E tudo acontece num longo dia. Violeta (Alessandra Negrini) e Djalma (Otto Jr.) o iniciam com uma aparente habitual transa. O banho separado, assim como o café da manhã, no entanto, revelam que a harmonia entre eles não é das melhores. Na verdade, Djalma não mais suporta viver ao lado da esposa. Nem o filho que possuem juntos o segura mais. E parte, deixando apenas um recado no celular dela. Depois de ouvi-lo, Violeta desaba. Não sabe o que ocasionou tudo aquilo e o que fazer. A partir de então, vagueia por um Rio calmo e respeitoso, buscando respostas e força para suportar toda aquela repentina dor.

Livremente adaptado da música “Olhos nos Olhos”, escrita por Chico Buarque, a trama possui o mesmo ritmo cadenciado e doloroso da canção. Como de hábito em seus trabalhos, Aïnouz despe seus personagens em todos os sentidos. Não há qualquer máscara social, roupa ou maquiagem que escondam o que Djalma e, especialmente, Violeta sentem. Ela está crua, completamente despida em frente ao público.

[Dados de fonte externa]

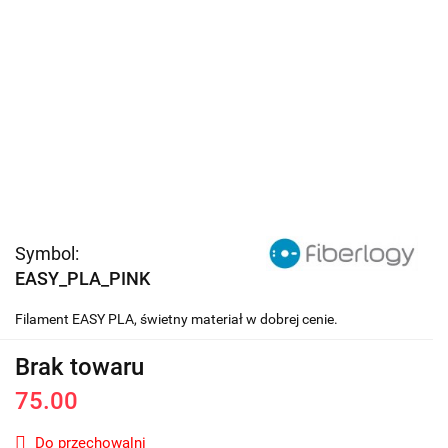
Symbol:
EASY_PLA_PINK
Filament EASY PLA, świetny materiał w dobrej cenie.
Brak towaru
75.00
Do przechowalni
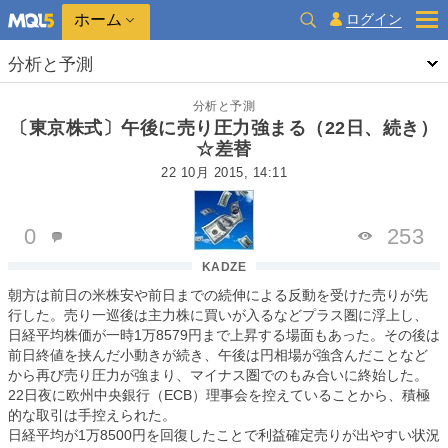
ホーム
ログイン
分析と予測
分析と予測
〔東京株式〕午後に売り圧力強まる（22日、続き）
☆差替
22 10月 2015, 14:11
0
253
KADZE
朝方は前日の米株安や前日までの続伸による反動を受けた売りが先
行した。売り一巡後は主力株に買いが入るなどプラス圏に浮上し、
日経平均株価が一時
1
万
8579
円まで上昇する場面もあった。その後は
前日終値を挟んだ小動きが続き、午後は円相場が強含んだことなど
から再び売り圧力が強まり、マイナス圏でのもみ合いに終始した。
22
日夜に欧州中央銀行（
ECB
）理事会を控えていることから、積極
的な取引は手控えられた。
日経平均が
1
万
8500
円を回復したことで利益確定売りが出やすい状況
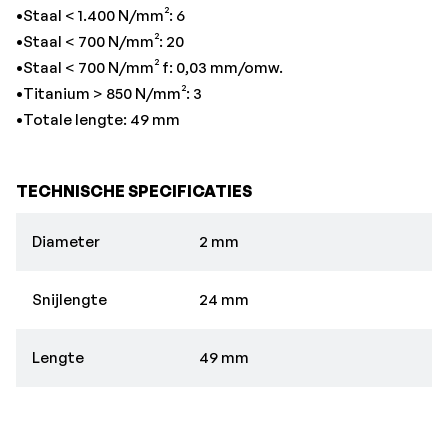
•Staal < 1.400 N/mm²: 6
•Staal < 700 N/mm²: 20
•Staal < 700 N/mm² f: 0,03 mm/omw.
•Titanium > 850 N/mm²: 3
•Totale lengte: 49 mm
TECHNISCHE SPECIFICATIES
Diameter
2 mm
Snijlengte
24 mm
Lengte
49 mm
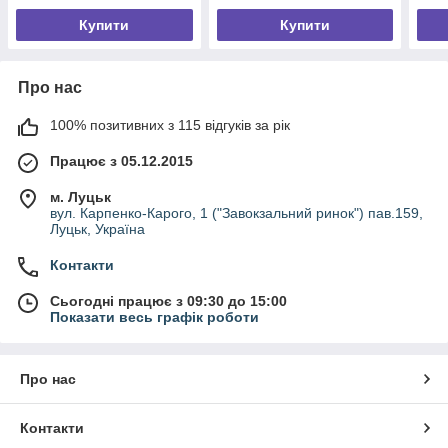
Купити
Купити
Про нас
100% позитивних з 115 відгуків за рік
Працює з 05.12.2015
м. Луцьк
вул. Карпенко-Карого, 1 ("Завокзальний ринок") пав.159,
Луцьк, Україна
Контакти
Сьогодні працює з 09:30 до 15:00
Показати весь графік роботи
Про нас
Контакти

Os motivos para o fim do casamento podem até permanecer no campo das possibilidades, mas não há como negar o seu desespero, suas dúvidas, seus arrependimentos e, posteriormente, sua vontade de recomeçar.

A câmera estática e apreciadora de Aïnouz continua a valorizar as minúcias de suas mulheres, principalmente em seus momentos de solidão e silêncio, o que o roteiro de Beatriz Bracher sabe como destacar. Os diálogos, na verdade, pouco dizem algo de significativo, especialmente na primeira hora de filme, exatamente quando a história centra-se unicamente em sua personagem principal. Exibindo gradativamente o processo de aceitação (ou não) da nova vida por parte de Violeta, o longa é dono de uma sensibilidade aguçada e única, mesmo dispensando quase que completamente a trilha sonora e mesmo abordando uma temática já muito antes explorada pelo cinema nacional.

Sua jornada, apesar de ser isolada, jamais é maçante. A curta duração da obra, outra característica dos trabalhos de Aïnouz, contribui para a sensação, mas é a reflexão da instabilidade mental da personagem principal que a faz minimamente dinâmica, migrando de casa para o aeroporto (passando por doloridas viagens de táxi) e de motéis para a praia. Mas quando sua solidão chega temporariamente ao fim, um novo filme parece ter início. Libertando-se completamente da canção em que se inspira, a história introduz novos coadjuvantes, desviando-se de sua essência e perdendo parte de seu impacto emocional.

Karim Aïnouz também transforma o Rio de Janeiro em personagem. Explorando locações turísticas sem o olhar estranho do “estrangeiro”, poucas vezes a cidade maravilhosa pareceu tão aconchegante, tão comum e ainda assim de beleza diferenciada. O filme também faz a capital carioca falar, captando seus diversos sons. Do já citado quebrar das ondas ao irritante maquinário de um prédio em construção, os barulhos estão sempre presentes, na introspecção ou na descontração, dando um ar extra de realismo a essa história tão verdadeira, algo que o recente “O Som ao Redor” explorou com ainda mais louvor.

Outro ponto alto de “O Abismo Prateado” é a interpretação de Alessandra Negrini. Firmando-se como um das principais atrizes do cinema nacional, ela dá à Violeta a fraqueza e a força exatas de uma mulher moderna, que fica sem chão ao ver o marido partir, mas que sabe se reerguer com discrição. E com essa mensagem positiva, que jamais soa clichê, Aïnouz entrega um ótimo filme, apesar de pouco parecer seu. Talvez seja muito universal para o padrão regional que nos acostumou. Mas ainda assim, há muito com que se identificar com a trama de uma mulher que tem que lidar sozinha com o abandono de seu companheiro de longos anos ao ouvir dele, por telefone, um repetitivo e incisivo “eu não te amo mais”.